Montpelier was also a member of the NWOAL at the same time and in 1969, joined the Northern Border League as well. Hilltop joined the football-only Northwest Buckeye League in 1971 so their football program had a league to compete in, and Edon followed suit shortly after. Montpelier would eventually leave in 1978 to become solely affiliated with the NWOAL. Edgerton and Hicksville would later join the Green Meadows Conference for all sports in 1975.

In 1995, the 6 remaining BBC schools made an agreement to play cross-over games with the Toledo Area Athletic Conference in the newly dubbed Toledo Buckeye League. This setup only lasted until June 30, 1998 before being dropped.

In 2005, Edon and Hilltop joined the TAAC as football-only members in order to get out of the primarily-Michigan based Southern Central Athletic Association. Previous ties with the old Toledo Buckeye League made for an easy transition.
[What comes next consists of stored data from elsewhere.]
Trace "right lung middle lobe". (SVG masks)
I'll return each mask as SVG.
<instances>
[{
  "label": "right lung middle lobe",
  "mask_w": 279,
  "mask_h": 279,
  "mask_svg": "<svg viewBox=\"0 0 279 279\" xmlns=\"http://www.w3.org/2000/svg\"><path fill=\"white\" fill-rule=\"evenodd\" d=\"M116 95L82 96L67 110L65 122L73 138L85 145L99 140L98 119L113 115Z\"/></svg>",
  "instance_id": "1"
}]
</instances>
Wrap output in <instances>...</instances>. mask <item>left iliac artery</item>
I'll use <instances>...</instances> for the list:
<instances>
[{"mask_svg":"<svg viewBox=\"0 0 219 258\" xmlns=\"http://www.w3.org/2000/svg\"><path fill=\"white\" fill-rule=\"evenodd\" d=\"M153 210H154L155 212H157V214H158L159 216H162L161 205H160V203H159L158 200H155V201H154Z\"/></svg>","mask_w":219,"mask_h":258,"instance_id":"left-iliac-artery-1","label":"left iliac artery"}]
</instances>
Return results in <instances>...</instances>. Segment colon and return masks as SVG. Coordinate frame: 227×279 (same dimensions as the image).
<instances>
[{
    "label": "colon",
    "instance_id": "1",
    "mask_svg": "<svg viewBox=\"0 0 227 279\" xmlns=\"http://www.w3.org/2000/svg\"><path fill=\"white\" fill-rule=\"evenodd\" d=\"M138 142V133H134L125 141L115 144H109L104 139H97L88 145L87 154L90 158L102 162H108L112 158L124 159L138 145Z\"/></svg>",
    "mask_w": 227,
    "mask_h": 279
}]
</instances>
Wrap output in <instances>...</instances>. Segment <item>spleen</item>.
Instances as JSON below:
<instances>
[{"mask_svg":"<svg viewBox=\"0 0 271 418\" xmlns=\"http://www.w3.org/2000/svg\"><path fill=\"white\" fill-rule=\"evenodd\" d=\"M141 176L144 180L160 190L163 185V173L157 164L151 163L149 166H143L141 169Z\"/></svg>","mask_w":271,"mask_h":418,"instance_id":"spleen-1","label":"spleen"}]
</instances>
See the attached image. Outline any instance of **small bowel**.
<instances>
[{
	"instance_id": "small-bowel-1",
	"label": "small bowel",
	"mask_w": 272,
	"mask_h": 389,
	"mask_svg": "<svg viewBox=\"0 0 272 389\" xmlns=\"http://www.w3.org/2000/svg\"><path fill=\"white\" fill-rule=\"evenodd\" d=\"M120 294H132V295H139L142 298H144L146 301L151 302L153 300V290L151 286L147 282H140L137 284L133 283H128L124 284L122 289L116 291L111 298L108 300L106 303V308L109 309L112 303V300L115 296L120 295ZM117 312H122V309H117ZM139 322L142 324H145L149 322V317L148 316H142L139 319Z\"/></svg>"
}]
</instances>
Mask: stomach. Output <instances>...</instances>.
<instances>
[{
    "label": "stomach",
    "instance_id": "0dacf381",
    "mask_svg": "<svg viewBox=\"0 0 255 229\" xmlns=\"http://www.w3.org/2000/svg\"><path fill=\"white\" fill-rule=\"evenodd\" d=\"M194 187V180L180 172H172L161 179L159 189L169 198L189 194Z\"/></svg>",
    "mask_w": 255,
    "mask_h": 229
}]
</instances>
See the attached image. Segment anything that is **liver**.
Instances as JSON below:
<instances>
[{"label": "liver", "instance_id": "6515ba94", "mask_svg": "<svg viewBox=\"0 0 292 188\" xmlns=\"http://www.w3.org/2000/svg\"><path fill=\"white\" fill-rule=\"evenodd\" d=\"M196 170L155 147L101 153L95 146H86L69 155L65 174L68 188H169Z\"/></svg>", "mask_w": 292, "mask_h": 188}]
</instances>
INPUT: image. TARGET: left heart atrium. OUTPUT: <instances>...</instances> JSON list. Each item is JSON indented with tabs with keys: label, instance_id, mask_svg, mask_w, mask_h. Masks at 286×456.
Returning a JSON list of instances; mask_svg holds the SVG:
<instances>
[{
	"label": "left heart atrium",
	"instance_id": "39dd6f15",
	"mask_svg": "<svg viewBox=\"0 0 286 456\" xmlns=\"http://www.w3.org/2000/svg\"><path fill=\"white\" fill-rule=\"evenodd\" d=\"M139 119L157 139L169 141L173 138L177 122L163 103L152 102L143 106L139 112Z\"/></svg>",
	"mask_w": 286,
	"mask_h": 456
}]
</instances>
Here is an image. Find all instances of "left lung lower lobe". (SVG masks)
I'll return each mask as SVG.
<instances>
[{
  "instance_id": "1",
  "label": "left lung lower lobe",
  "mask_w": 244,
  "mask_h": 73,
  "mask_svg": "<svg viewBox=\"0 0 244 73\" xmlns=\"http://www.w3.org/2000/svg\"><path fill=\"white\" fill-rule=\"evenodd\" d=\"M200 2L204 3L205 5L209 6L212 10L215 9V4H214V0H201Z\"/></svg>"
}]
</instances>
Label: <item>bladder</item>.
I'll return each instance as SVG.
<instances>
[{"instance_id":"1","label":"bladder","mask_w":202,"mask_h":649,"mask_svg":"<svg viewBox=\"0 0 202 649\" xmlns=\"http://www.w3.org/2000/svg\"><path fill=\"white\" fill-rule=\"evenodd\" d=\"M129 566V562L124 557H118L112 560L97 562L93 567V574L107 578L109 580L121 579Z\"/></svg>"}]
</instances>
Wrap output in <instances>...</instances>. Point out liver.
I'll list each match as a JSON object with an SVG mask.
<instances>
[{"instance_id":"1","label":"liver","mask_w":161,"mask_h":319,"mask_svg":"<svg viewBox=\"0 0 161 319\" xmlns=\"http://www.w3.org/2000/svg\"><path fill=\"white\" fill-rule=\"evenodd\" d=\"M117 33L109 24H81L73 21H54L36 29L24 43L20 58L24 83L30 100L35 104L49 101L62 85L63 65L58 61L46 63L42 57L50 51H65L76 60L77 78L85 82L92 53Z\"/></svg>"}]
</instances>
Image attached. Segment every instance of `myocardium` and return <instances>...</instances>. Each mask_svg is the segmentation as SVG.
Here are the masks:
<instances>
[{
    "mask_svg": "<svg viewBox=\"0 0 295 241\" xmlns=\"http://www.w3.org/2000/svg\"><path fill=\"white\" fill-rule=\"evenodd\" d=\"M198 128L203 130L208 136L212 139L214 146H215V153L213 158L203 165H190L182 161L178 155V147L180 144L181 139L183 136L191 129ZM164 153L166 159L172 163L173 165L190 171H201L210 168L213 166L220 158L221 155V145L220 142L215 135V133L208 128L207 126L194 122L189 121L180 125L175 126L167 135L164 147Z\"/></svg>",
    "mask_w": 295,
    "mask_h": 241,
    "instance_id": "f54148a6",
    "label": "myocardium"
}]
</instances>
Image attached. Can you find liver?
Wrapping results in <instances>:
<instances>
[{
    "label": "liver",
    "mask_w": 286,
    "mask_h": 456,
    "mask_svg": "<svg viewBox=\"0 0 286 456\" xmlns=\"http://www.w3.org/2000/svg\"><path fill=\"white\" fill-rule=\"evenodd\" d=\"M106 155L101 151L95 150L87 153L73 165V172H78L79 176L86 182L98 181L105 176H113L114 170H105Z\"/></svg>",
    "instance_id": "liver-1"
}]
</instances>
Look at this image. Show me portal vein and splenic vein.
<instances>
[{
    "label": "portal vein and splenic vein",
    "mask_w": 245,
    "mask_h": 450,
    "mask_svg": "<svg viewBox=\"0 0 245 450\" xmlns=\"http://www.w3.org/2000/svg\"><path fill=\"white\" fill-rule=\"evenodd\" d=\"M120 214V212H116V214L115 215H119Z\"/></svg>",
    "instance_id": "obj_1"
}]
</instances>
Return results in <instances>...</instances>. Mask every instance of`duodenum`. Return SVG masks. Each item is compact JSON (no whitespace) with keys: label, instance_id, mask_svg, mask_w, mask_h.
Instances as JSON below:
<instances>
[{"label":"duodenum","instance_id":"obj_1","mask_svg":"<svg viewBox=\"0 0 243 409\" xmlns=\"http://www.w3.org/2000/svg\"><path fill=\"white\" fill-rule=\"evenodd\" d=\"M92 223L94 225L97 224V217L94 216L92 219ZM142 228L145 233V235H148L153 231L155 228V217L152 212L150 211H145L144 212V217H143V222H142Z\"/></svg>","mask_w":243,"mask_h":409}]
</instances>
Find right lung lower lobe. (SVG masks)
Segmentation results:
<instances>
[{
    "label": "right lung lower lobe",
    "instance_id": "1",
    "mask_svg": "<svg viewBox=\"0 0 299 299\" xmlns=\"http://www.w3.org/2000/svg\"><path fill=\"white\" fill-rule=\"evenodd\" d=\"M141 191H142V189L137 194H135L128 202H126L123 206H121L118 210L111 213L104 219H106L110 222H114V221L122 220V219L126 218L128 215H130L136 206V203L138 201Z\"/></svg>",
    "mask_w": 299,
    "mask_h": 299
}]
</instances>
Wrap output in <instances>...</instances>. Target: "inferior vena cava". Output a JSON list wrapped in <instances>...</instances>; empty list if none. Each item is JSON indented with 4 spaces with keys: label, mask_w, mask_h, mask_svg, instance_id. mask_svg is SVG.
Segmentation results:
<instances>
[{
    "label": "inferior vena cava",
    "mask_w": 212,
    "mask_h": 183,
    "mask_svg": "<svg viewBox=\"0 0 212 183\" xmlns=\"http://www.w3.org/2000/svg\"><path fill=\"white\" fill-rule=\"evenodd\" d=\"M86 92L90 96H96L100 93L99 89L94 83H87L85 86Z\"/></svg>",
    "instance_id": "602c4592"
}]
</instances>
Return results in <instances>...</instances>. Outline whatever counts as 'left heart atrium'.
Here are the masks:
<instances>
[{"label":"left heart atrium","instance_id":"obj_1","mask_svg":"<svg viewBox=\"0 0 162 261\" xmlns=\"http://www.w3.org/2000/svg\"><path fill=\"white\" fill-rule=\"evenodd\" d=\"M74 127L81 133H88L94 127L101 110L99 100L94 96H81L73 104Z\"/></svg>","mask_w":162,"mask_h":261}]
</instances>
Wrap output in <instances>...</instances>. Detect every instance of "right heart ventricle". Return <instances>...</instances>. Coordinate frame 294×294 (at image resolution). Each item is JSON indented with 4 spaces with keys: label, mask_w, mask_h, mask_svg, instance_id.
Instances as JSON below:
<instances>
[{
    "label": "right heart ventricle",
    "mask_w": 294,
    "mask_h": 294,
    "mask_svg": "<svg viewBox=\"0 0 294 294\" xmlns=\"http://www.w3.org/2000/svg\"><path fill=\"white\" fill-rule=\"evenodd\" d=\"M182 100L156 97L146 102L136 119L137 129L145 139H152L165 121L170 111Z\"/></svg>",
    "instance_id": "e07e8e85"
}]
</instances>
In 2014, Montpelier was approved to join as a full member in the 2016-17 school year. They will play football in the TAAC with Edon and Hilltop, and remain an affiliate of the NWOAL for wrestling only.

In February 2016, Stryker announced plans to bring back their football team after 85 years. They intend to play at the junior high level before working their way up to a varsity program. In May 2017, Stryker announced that they will join the Toledo Area Athletic Conference for football only beginning with the 2018 season.

In 2017, Pioneer North Central put out an advertisement for a head football coach to help start their football program. Don Parrish was introduced as their inaugural junior high coach in May 2018, and similar to Stryker, they will work their way up to a varsity schedule.

In February 2020, it was announced that Holgate would join the BBC as a member for every sport except football, which will participate in the Northern 8 Football Conference. Holgate announced in late 2019 that they would move to 8-man football, which caused the remaining schools in the Green Meadows Conference to vote them out of the GMC over scheduling concerns. The Tigers joined the league in the fall of 2021.